/tictactoe-reinforcement-learning

Train a Tic-tac-toe agent with reinforcement learning.

Primary LanguagePython

Tic-Tac-Toe with Reinforcement Learning

This is a repository for training an AI agent to play Tic-tac-toe using reinforcement learning. Both the Sarsa learning and Q-learning RL algorithms are implemented. A user may teach the agent himself by playing the game for a couple of rounds, or he may apply an automated teacher agent.

Code Structure

There are 3 main code files associated with this project:

  1. game.py
  2. agent.py
  3. test.py

I have implemented two RL agents that learn to play the game of tic-tac-toe: one follows the Sarsa learning algorithm, and the other follows Q-learning. These agents are trained by a teacher agent that knows the optimal strategy; however, the teacher only follows this strategy with a given probability p at each turn. The rest of the time this teacher chooses randomly from the moves that are available, so that the agents are able to win on occasion and learn from these wins. To initialize the learning agent Q values, I make use of default dictionaries with default values of 0 such that the value for every state-action pair is initialized to 0.

The Q-learning agent, Sarsa-learning agent, and Teacher agent are all implemented in agent.py. Each of the two learning agents inherit from a parent learner class; the key difference between the two is their Q-value update function. There is also a slight difference between the game loop for the two, found in game.py. The teacher knows the optimal policy for each state presented; however, this agent only takes the optimal choice with a set probability (I have included RL reward plots for the cases of p = 0.6, p = 0.7, and p = 0.9).

In game.py, the main game classes can be found. GameLearner holds the state of the current game sequence, which will continue until the player choses to stop or the teacher has hit its designated number of iterations. The Game class holds the state of each particular game instance, and it contains the majority of the main game functionality. The main game loop can be found in the function playGame(), where the Q-learning and Sarsa-learning algorithms are implemented for each game.
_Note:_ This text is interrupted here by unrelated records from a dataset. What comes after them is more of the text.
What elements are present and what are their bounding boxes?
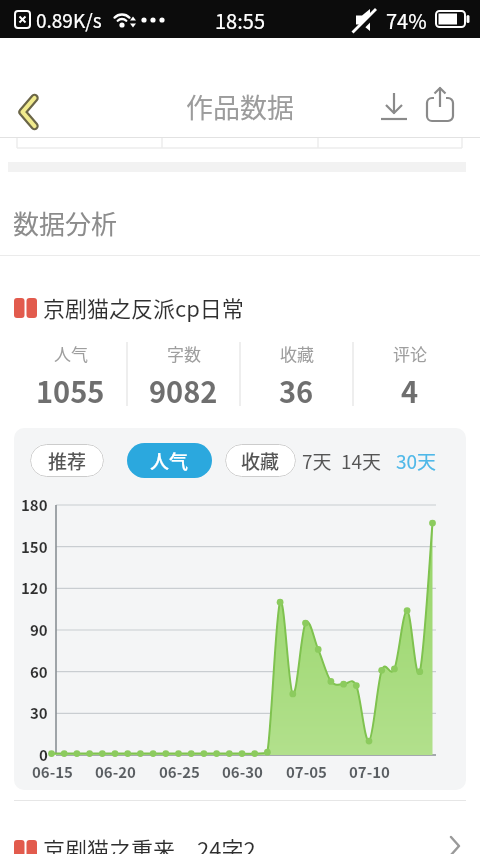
staticText: 06-25 xyxy=(159,761,200,783)
staticText: 人气 xyxy=(150,447,189,475)
staticText: 06-15 xyxy=(32,761,73,783)
staticText: 30 xyxy=(30,702,48,724)
staticText: 74% xyxy=(386,6,427,35)
staticText: 作品数据 xyxy=(0,87,480,126)
staticText: 7天 xyxy=(302,447,332,475)
staticText: 数据分析 xyxy=(13,204,118,242)
staticText: 收藏 xyxy=(241,447,280,475)
staticText: 推荐 xyxy=(48,447,87,475)
button[interactable] xyxy=(418,80,464,126)
staticText: 1055 xyxy=(36,369,105,409)
staticText: 人气 xyxy=(54,341,88,365)
staticText: 字数 xyxy=(167,341,201,365)
button[interactable]: 7天 xyxy=(297,444,337,477)
staticText: 0 xyxy=(39,744,48,766)
button[interactable] xyxy=(372,82,416,126)
staticText: 36 xyxy=(279,369,314,409)
button[interactable]: 京剧猫之重来 24字2 xyxy=(0,826,480,854)
staticText: 收藏 xyxy=(280,341,314,365)
staticText: 京剧猫之反派cp日常 xyxy=(43,291,244,323)
staticText: 18:55 xyxy=(0,6,480,35)
button[interactable]: 京剧猫之反派cp日常 xyxy=(0,285,480,331)
staticText: 150 xyxy=(21,536,48,558)
staticText: 14天 xyxy=(341,447,382,475)
button[interactable] xyxy=(4,79,52,131)
staticText: 120 xyxy=(21,577,48,599)
button[interactable]: 30天 xyxy=(393,444,439,477)
staticText: 06-20 xyxy=(95,761,136,783)
staticText: 4 xyxy=(401,369,419,409)
staticText: 评论 xyxy=(393,341,427,365)
staticText: 0.89K/s xyxy=(36,6,102,34)
button[interactable]: 推荐 xyxy=(30,444,104,477)
staticText: 30天 xyxy=(396,447,437,475)
staticText: 60 xyxy=(30,661,48,683)
staticText: 07-05 xyxy=(286,761,327,783)
staticText: 07-10 xyxy=(349,761,390,783)
staticText: 180 xyxy=(21,494,48,516)
button[interactable]: 人气 xyxy=(127,443,212,478)
staticText: 90 xyxy=(30,619,48,641)
staticText: 06-30 xyxy=(222,761,263,783)
staticText: 9082 xyxy=(149,369,218,409)
button[interactable]: 收藏 xyxy=(225,444,296,477)
button[interactable]: 14天 xyxy=(338,444,384,477)
staticText: 京剧猫之重来 24字2 xyxy=(43,832,256,854)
Unit tests can be found in test.py.

Running the Program

Train a new agent manually

To initialize a new agent and begin a new game loop, simply run:

python game.py q                (Q-learner)
python game.py s                (Sarsa-learner)

This will initialize the game and allow you to train the agent manually by playing against the agent repeatedly. Be careful, however, as initializing a new agent will delete the state of the previous agents that were stored for the selected agent type. In the process of playing, you will be storing the new agent state with each game iteration.

Train a new agent automatically (via teacher agent)

To initialize a new RL agent and train it automatically with a teacher agent, use the flag '-t' followed by the number of game iterations you would like to train for:

python game.py q -t 5000        (Q-learner)
python game.py s -t 5000        (Sarsa-learner)

Again, be careful as this will overwrite previously-existing agents.

Load a trained agent

To load existing agents and play against them, run:

python game.py q -l             (Q-learner)
python game.py s -l             (Sarsa-learner)

I have trained an instance of each the Q-learner and Sarsa-learner agents and pickled them into .pkl files that are included here. These agents were trained by a teacher of level 0.9 for 100000 episodes, and they have learned to play considerably well. You can make use of these if you like, but they will be overwritten if you have initialized new agents.

Load a trained agent and train it further

You can train existing agents further by loading them and teaching them, via a combination of '-t' and '-l':

python game.py q -l -t 5000     (Q-learner)
python game.py s -l -t 5000     (Sarsa-learner)

Load a trained agent and view reward history plot

Finally, to load a stored agent and view a plot of its cumulative reward history, use '-l' in combination with '-p':

python game.py q -l -p          (Q-learner)
python game.py s -l -p          (Sarsa-learner)